(Recorded information Opens)

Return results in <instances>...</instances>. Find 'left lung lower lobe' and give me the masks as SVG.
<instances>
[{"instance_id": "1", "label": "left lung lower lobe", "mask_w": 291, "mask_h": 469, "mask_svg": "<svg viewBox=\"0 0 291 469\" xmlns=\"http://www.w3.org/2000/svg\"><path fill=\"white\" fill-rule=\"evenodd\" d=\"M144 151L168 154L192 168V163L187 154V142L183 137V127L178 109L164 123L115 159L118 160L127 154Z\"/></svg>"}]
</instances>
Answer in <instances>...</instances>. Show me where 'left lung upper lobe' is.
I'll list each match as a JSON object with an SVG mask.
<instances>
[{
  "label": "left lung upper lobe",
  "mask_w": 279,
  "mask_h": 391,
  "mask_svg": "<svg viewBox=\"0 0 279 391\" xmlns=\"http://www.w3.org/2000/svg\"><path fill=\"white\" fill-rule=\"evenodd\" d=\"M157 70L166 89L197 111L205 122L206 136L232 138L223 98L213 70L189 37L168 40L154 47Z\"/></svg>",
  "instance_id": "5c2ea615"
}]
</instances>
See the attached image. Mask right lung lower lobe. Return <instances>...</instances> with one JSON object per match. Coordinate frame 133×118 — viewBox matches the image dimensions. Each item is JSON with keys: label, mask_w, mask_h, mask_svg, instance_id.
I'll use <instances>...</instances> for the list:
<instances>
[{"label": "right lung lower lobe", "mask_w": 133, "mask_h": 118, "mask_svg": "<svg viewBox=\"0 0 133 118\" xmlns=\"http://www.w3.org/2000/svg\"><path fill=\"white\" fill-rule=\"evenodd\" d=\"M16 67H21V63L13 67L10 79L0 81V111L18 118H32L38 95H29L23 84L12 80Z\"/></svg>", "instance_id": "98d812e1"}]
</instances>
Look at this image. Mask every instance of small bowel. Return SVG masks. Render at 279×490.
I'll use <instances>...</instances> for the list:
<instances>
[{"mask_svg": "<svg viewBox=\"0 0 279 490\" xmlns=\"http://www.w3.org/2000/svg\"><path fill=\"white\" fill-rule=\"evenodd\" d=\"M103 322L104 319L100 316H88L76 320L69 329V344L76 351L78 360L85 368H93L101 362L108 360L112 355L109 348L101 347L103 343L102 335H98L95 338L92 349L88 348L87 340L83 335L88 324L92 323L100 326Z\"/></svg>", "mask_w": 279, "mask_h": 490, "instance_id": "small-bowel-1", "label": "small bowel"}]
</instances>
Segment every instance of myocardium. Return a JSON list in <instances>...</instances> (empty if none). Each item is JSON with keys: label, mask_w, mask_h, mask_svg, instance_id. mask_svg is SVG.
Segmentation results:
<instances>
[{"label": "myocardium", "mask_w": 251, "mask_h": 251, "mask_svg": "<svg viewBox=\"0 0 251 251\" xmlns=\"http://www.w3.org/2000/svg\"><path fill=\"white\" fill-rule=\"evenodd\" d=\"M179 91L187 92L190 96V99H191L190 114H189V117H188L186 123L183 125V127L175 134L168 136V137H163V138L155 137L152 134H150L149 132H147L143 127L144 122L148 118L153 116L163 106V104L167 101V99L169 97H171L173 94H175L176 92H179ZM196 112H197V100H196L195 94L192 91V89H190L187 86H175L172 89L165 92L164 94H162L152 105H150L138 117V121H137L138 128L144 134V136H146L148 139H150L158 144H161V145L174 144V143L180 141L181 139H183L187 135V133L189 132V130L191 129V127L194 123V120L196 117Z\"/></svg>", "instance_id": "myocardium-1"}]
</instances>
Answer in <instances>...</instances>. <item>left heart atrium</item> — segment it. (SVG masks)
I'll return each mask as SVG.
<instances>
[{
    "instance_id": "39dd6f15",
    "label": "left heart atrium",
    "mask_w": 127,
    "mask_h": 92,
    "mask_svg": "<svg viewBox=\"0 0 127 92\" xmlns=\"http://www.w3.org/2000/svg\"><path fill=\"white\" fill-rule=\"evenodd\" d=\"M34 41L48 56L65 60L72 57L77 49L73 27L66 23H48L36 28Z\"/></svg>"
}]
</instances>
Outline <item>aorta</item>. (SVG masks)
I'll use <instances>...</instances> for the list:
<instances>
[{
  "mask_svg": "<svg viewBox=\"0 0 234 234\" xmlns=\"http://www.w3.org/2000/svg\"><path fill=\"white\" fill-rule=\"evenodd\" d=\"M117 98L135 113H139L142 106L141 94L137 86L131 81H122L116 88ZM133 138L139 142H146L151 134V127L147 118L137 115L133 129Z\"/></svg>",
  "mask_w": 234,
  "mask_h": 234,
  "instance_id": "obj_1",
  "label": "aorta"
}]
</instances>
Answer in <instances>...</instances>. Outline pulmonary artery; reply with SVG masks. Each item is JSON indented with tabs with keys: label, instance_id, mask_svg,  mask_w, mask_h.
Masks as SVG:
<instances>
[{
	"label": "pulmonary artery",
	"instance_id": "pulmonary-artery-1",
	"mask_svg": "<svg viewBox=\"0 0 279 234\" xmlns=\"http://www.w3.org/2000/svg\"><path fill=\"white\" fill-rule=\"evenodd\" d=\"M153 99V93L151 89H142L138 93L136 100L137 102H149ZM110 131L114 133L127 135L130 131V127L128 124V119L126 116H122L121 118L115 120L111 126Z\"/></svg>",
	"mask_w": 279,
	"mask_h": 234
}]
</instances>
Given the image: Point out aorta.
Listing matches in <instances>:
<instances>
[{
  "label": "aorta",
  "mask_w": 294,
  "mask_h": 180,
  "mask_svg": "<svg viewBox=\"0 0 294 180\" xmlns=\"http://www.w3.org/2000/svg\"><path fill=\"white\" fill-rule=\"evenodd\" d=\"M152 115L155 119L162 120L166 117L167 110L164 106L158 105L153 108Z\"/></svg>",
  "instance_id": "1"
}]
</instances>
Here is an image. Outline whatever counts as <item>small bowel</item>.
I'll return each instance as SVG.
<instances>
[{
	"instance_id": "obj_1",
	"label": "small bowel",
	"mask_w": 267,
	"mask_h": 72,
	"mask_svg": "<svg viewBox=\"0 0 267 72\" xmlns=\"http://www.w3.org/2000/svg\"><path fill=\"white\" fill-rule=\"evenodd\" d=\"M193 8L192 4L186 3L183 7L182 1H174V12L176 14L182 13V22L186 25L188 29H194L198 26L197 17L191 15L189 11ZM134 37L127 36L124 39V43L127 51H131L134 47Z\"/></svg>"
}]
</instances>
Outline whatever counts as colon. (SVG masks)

(Recorded information Closes)

### What you have to do
Nothing should be left out. Reproduce all the entries precisely.

### Response below
Return results in <instances>...</instances>. Find 'left lung lower lobe' and give me the masks as SVG.
<instances>
[{"instance_id": "1", "label": "left lung lower lobe", "mask_w": 291, "mask_h": 469, "mask_svg": "<svg viewBox=\"0 0 291 469\" xmlns=\"http://www.w3.org/2000/svg\"><path fill=\"white\" fill-rule=\"evenodd\" d=\"M144 151L168 154L192 168V163L187 154V142L183 137V127L178 109L164 123L115 159L118 160L127 154Z\"/></svg>"}]
</instances>
Answer in <instances>...</instances>. Show me where 'left lung upper lobe' is.
I'll list each match as a JSON object with an SVG mask.
<instances>
[{
  "label": "left lung upper lobe",
  "mask_w": 279,
  "mask_h": 391,
  "mask_svg": "<svg viewBox=\"0 0 279 391\" xmlns=\"http://www.w3.org/2000/svg\"><path fill=\"white\" fill-rule=\"evenodd\" d=\"M157 70L166 89L197 111L205 122L206 136L232 138L223 98L213 70L189 37L168 40L154 47Z\"/></svg>",
  "instance_id": "5c2ea615"
}]
</instances>
See the attached image. Mask right lung lower lobe. Return <instances>...</instances> with one JSON object per match. Coordinate frame 133×118 — viewBox matches the image dimensions. Each item is JSON with keys: label, mask_w, mask_h, mask_svg, instance_id.
I'll use <instances>...</instances> for the list:
<instances>
[{"label": "right lung lower lobe", "mask_w": 133, "mask_h": 118, "mask_svg": "<svg viewBox=\"0 0 133 118\" xmlns=\"http://www.w3.org/2000/svg\"><path fill=\"white\" fill-rule=\"evenodd\" d=\"M16 67H21V63L13 67L10 79L0 81V111L18 118H32L38 95H29L23 84L12 80Z\"/></svg>", "instance_id": "98d812e1"}]
</instances>
Look at this image. Mask every instance of small bowel. Return SVG masks. Render at 279×490.
I'll use <instances>...</instances> for the list:
<instances>
[{"mask_svg": "<svg viewBox=\"0 0 279 490\" xmlns=\"http://www.w3.org/2000/svg\"><path fill=\"white\" fill-rule=\"evenodd\" d=\"M103 322L104 319L100 316H88L76 320L69 329V344L76 351L78 360L85 368H93L101 362L108 360L112 355L109 348L101 347L103 343L102 335H98L95 338L92 349L88 348L87 340L83 335L88 324L92 323L100 326Z\"/></svg>", "mask_w": 279, "mask_h": 490, "instance_id": "small-bowel-1", "label": "small bowel"}]
</instances>
Segment every instance of myocardium. Return a JSON list in <instances>...</instances> (empty if none). Each item is JSON with keys: label, mask_w, mask_h, mask_svg, instance_id. mask_svg is SVG.
Segmentation results:
<instances>
[{"label": "myocardium", "mask_w": 251, "mask_h": 251, "mask_svg": "<svg viewBox=\"0 0 251 251\" xmlns=\"http://www.w3.org/2000/svg\"><path fill=\"white\" fill-rule=\"evenodd\" d=\"M179 91L187 92L190 96V99H191L190 114H189V117H188L186 123L183 125V127L175 134L168 136V137H163V138L155 137L152 134H150L149 132H147L143 127L144 122L148 118L153 116L163 106V104L167 101V99L169 97H171L173 94H175L176 92H179ZM196 112H197V100H196L195 94L192 91V89H190L187 86H175L172 89L165 92L164 94H162L152 105H150L138 117V121H137L138 128L144 134V136H146L148 139H150L158 144H161V145L174 144V143L180 141L181 139H183L187 135V133L189 132V130L191 129V127L194 123V120L196 117Z\"/></svg>", "instance_id": "myocardium-1"}]
</instances>
Answer in <instances>...</instances>. <item>left heart atrium</item> — segment it. (SVG masks)
I'll return each mask as SVG.
<instances>
[{
    "instance_id": "39dd6f15",
    "label": "left heart atrium",
    "mask_w": 127,
    "mask_h": 92,
    "mask_svg": "<svg viewBox=\"0 0 127 92\" xmlns=\"http://www.w3.org/2000/svg\"><path fill=\"white\" fill-rule=\"evenodd\" d=\"M34 41L48 56L65 60L72 57L77 49L73 27L66 23H48L36 28Z\"/></svg>"
}]
</instances>
Outline <item>aorta</item>. (SVG masks)
I'll use <instances>...</instances> for the list:
<instances>
[{
  "mask_svg": "<svg viewBox=\"0 0 234 234\" xmlns=\"http://www.w3.org/2000/svg\"><path fill=\"white\" fill-rule=\"evenodd\" d=\"M117 98L135 113H139L142 106L141 94L137 86L131 81H122L116 88ZM133 138L139 142H146L151 134V127L147 118L137 115L133 129Z\"/></svg>",
  "mask_w": 234,
  "mask_h": 234,
  "instance_id": "obj_1",
  "label": "aorta"
}]
</instances>
Answer in <instances>...</instances>. Outline pulmonary artery; reply with SVG masks. Each item is JSON indented with tabs with keys: label, instance_id, mask_svg,  mask_w, mask_h.
Masks as SVG:
<instances>
[{
	"label": "pulmonary artery",
	"instance_id": "pulmonary-artery-1",
	"mask_svg": "<svg viewBox=\"0 0 279 234\" xmlns=\"http://www.w3.org/2000/svg\"><path fill=\"white\" fill-rule=\"evenodd\" d=\"M153 99V93L151 89H142L138 93L136 100L137 102H149ZM110 131L114 133L127 135L130 131V127L128 124V119L126 116H122L121 118L115 120L111 126Z\"/></svg>",
	"mask_w": 279,
	"mask_h": 234
}]
</instances>
Given the image: Point out aorta.
Listing matches in <instances>:
<instances>
[{
  "label": "aorta",
  "mask_w": 294,
  "mask_h": 180,
  "mask_svg": "<svg viewBox=\"0 0 294 180\" xmlns=\"http://www.w3.org/2000/svg\"><path fill=\"white\" fill-rule=\"evenodd\" d=\"M152 115L155 119L162 120L166 117L167 110L164 106L158 105L153 108Z\"/></svg>",
  "instance_id": "1"
}]
</instances>
Here is an image. Outline whatever counts as <item>small bowel</item>.
I'll return each instance as SVG.
<instances>
[{
	"instance_id": "obj_1",
	"label": "small bowel",
	"mask_w": 267,
	"mask_h": 72,
	"mask_svg": "<svg viewBox=\"0 0 267 72\" xmlns=\"http://www.w3.org/2000/svg\"><path fill=\"white\" fill-rule=\"evenodd\" d=\"M193 8L192 4L186 3L183 7L182 1H174V12L176 14L182 13V22L186 25L188 29H194L198 26L197 17L191 15L189 11ZM134 37L127 36L124 39V43L127 51H131L134 47Z\"/></svg>"
}]
</instances>
Outline whatever counts as colon. (SVG masks)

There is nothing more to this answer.